Le rassemblement des créanciers

Approuvé par 55 % des créanciers bancaires et 60 % des obligataires, le plan ne recueille pas l’unanimité nécessaire à son adoption. Il n’atteint pas non plus la majorité des deux tiers qui permettrait de demander l’ouverture d’une procédure de sauvegarde avec la certitude que le plan sera voté. En effet, une partie des créanciers a couvert le risque de défaillance de la société par des credit default swap (CDS). Grâce à ces contrats de protection financière, ils ont transféré le risque et ne portent plus la créance qu’au sens juridique du terme. «Il s’agissait de la première rencontre entre le monde des CDS et le monde de la restructuration, et on s’est rendu compte que la cohabitation n’était pas possible. La restructuration demande une rapidité d’action importante que les CDS empêchent », résume Alan Mason. Non seulement les créanciers détenteurs de CDS ne se prononcent pas sur le plan de restructuration, mais au cours de la période de négociation, les CDS continuent à être échangés et les porteurs du risque final évoluent en conséquence. Arnaud Pérès, avocat associé chez Davis Polk, qui a accompagné Thomson tout au long de sa restructuration, explique le problème auquel est confrontée la société : « Les créances qui avaient fait l’objet de CDS continuaient de changer de mains. Les marchés financiers continuaient leur routine, comme déconnectés de la restructuration de la société. » Après quatre mois de négociations, c’est sans certitude, mais sans autre solution possible, que Thomson se présente devant le tribunal de commerce de Nanterre pour demander l’ouverture d’une procédure de sauvegarde.

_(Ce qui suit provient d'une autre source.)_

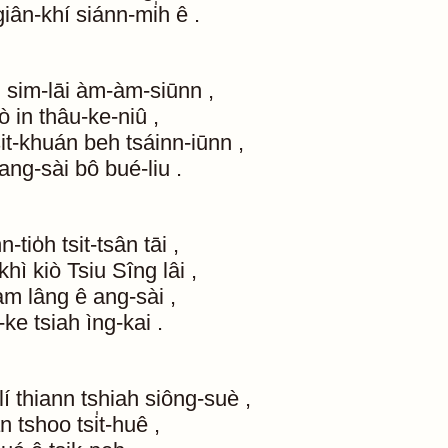
giân-khí
siánn-mi̍h
ê
.
u
sim-lāi
àm-àm-siūnn
,
ò
in
thâu-ke-niû
,
sit-khuán
beh
tsáinn-iūnn
,
ang-sài
bô
bué-liu
.
n-tio̍h
tsit-tsân
tāi
,
khì
kiò
Tsiu
Sîng
lâi
,
iàm
lâng
ê
ang-sài
,
-ke
tsiah
ìng-kai
.
lí
thiann
tshiah
siông-suè
,
ân
tshoo
tsi̍t-huê
,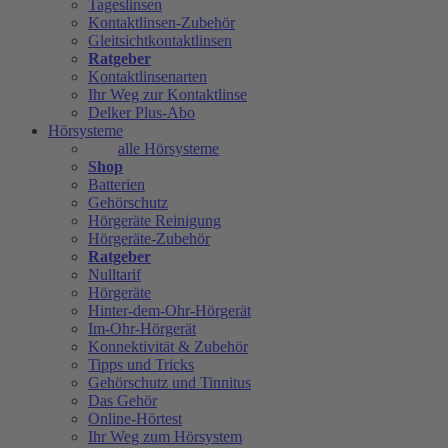
Tageslinsen
Kontaktlinsen-Zubehör
Gleitsichtkontaktlinsen
Ratgeber
Kontaktlinsenarten
Ihr Weg zur Kontaktlinse
Delker Plus-Abo
Hörsysteme
alle Hörsysteme
Shop
Batterien
Gehörschutz
Hörgeräte Reinigung
Hörgeräte-Zubehör
Ratgeber
Nulltarif
Hörgeräte
Hinter-dem-Ohr-Hörgerät
Im-Ohr-Hörgerät
Konnektivität & Zubehör
Tipps und Tricks
Gehörschutz und Tinnitus
Das Gehör
Online-Hörtest
Ihr Weg zum Hörsystem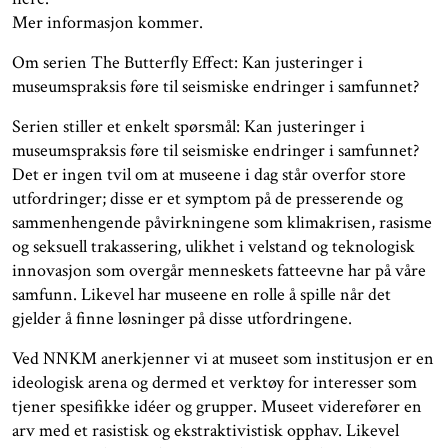
Mer informasjon kommer.
Om serien The Butterfly Effect: Kan justeringer i
museumspraksis føre til seismiske endringer i samfunnet?
Serien stiller et enkelt spørsmål: Kan justeringer i
museumspraksis føre til seismiske endringer i samfunnet?
Det er ingen tvil om at museene i dag står overfor store
utfordringer; disse er et symptom på de presserende og
sammenhengende påvirkningene som klimakrisen, rasisme
og seksuell trakassering, ulikhet i velstand og teknologisk
innovasjon som overgår menneskets fatteevne har på våre
samfunn. Likevel har museene en rolle å spille når det
gjelder å finne løsninger på disse utfordringene.
Ved NNKM anerkjenner vi at museet som institusjon er en
ideologisk arena og dermed et verktøy for interesser som
tjener spesifikke idéer og grupper. Museet viderefører en
arv med et rasistisk og ekstraktivistisk opphav. Likevel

Thomson est mort, vive Technicolor

L’entrée en sauvegarde marque une accélération dans la restructuration de la société. Les créanciers, divisés en trois comités (fournisseurs, banques syndiquées, obligataires), sont convoqués en décembre 2009 et forcés de se prononcer sur un plan de restructuration de la dette, en tous points conforme à celui proposé en juillet de l’année précédente. Successivement approuvé par les trois comités, le plan recueille notamment 100 % des votes des banques syndiquées et 98 % des obligataires. Ce plébiscite signifie que même les porteurs de CDS présents se sont prononcés favorablement à la restructuration proposée.

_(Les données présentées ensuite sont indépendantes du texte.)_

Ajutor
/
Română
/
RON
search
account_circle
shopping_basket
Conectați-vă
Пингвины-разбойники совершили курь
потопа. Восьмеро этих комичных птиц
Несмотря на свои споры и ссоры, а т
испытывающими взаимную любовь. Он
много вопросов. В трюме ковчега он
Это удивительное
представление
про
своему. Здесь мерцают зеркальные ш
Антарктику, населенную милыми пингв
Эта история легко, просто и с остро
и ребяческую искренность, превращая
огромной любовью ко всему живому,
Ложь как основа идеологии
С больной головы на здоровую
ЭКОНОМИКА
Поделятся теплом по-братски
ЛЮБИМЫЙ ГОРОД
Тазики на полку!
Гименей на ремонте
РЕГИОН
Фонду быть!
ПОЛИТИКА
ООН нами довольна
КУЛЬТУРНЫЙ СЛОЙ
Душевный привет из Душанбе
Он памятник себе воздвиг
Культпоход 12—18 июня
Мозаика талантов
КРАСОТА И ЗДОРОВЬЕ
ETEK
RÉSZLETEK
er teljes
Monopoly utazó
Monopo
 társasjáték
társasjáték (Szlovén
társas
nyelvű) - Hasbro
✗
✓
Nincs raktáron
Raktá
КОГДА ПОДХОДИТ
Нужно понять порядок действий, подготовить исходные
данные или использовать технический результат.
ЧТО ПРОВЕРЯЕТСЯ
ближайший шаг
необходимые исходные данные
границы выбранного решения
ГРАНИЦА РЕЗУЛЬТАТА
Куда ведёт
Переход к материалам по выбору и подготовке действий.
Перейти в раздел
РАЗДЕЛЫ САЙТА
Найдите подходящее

Il ne reste plus qu’à réunir en janvier 2010 une assemblée générale extraordinaire afin de soumettre le plan à l’approbation des actionnaires. Approbation obtenue sans difficulté, de même que le changement de nom de la société. Pour souligner le caractère désormais central des services aux studios, Thomson choisit de prendre le nom de Technicolor, sa filiale américaine dont c’est l’activité historique. Un nom peu connu du grand public en France, mais emblématique dans le monde du cinéma aux États-Unis. C’est donc avec une nouvelle identité et un passif réduit de 45 % que Technicolor sort de sauvegarde en février 2010, quelques semaines à peine après y être entré. Les négociations conduites en amont, et le soutien des créanciers ainsi que des clients, ont été essentielles pour réduire au maximum la durée de la procédure et remettre la société en position de se concentrer à nouveau sur son activité.

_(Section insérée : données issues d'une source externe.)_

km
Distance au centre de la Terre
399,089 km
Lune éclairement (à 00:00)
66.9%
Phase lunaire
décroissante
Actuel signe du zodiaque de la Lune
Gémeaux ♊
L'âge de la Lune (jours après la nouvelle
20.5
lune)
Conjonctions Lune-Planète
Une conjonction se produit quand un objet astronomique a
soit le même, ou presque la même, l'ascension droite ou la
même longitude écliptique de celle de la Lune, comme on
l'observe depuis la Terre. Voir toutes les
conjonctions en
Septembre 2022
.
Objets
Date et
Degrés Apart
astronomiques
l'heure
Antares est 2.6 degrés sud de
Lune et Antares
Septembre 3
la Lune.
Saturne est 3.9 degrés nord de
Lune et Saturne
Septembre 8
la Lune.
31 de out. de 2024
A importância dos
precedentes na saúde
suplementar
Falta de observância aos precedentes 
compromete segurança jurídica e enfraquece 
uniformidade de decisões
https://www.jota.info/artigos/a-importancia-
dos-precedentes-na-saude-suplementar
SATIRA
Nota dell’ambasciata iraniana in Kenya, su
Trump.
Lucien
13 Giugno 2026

Un point noir demeure pourtant: dans ce succès général, une des teurs a fait l’objet d’un long débat, qui s’est conclu par la décision de les faire voter au sein du comité obligataire à hauteur du montant de la créance qu’ils allaient perdre. Or cette créance a été estimée, non pas à la valeur nominale des titres (500 millions d’euros), puisque ces titres n’avaient pas vocation à être remboursés, mais à la hauteur des intérêts futurs que devaient rapporter les TSS. Des intérêts évalués par un expert à 6 % de la valeur nominale. Ce traitement, juste du point de vue du bon sens, reste juridiquement contestable. Et contesté, puisque les porteurs de TSS ont fait appel et demandent l’annulation de la sauvegarde. Affaire à suivre.